2) They are obsessed with me. If I am driving at any time other than the middle of the day, a Mary Kate will run right in front of my car looking all tense and freaky. If I am on my porch with my beautiful, little Millie, they are clomping around in the woods waiting to eat her and barf her up (bulimia.) I mean, I can’t even sleep with the window open without them banding together and yipping like one of those weird naked African tribes right outside my window. Once I saw one stand under a streetlight until I looked right at it and then it ran away. Dick.


3) I can’t do anything about them. You can’t shoot coyotes except for during a certain time of year and you can’t shoot within 500 feet of a house. So basically, you can all just pretend I have AIDS because eventually one of these assholes is going to maul me to death in my own yard. It just makes no sense to me that this predator is allowed to roam around and we can’t even get super drunk and shoot them out of our bedroom windows. I equate my current real life situation to the hypothetical scenario of being locked in a room with the Craigslist Killer. In this scenario, I am just sexy, awesome Haley and the Craigslist Killer is a psycho, scrawny murderer, but the big twist is that he is also “protected.” We have to live in this room together, and he has guns, knives, handcuffs, obviously his Red Sox hat, and he is incredibly ready to cut off my underwear and shoot me in the face. I, on the other hand, only have the option to sit there and wait to die. Think about that and tell me my life doesn’t suck.


4) Daisy Simpson.( Daisy Lachey?) Say what you want about big, fat Jessica….that dog was cute and a coyote ate it. That’s like, really sad.


5) NOBODY BELIEVES ME. I will admit, the amount of coyote encounters that I have is bizarre, BUT IT’S THE F*CKING TRUTH. At least once a week I see a coyote, and at least once every other night I hear them. I come running inside and say “ I just saw 2 coyotes in the street!!!!!” thinking that it’s a big deal and we should call 911. Nick just stares at the TV and lets the Peruvian drug lord with the blurred out face finish his interview and then says “ It was probably a squirrel.” OK maybe I have more problems than I thought.


I hope this post clearly explains to you all that I am in severe danger.

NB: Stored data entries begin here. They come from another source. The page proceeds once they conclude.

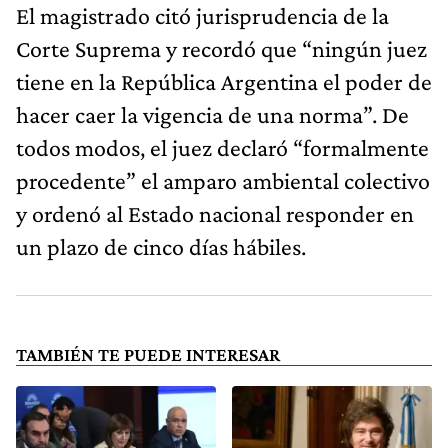
El magistrado citó jurisprudencia de la
Corte Suprema y recordó que “ningún juez
tiene en la República Argentina el poder de
hacer caer la vigencia de una norma”. De
todos modos, el juez declaró “formalmente
procedente” el amparo ambiental colectivo
y ordenó al Estado nacional responder en
un plazo de cinco días hábiles.
TAMBIÉN TE PUEDE INTERESAR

If anyone has any coyote advice, I need it. In the meantime, I have been noticing that a lot of my Facebook “friends” don’t really seem to have their acts together at all, and I have a job for one lucky lost soul. You can be my coyote bodyguard in exchange for life/wardrobe advice. We will have such a great time and it can be our little secret. That’s a lie, I don’t keep secrets.

I cant figure out how to attach photos! Sorry! I am a big idiot.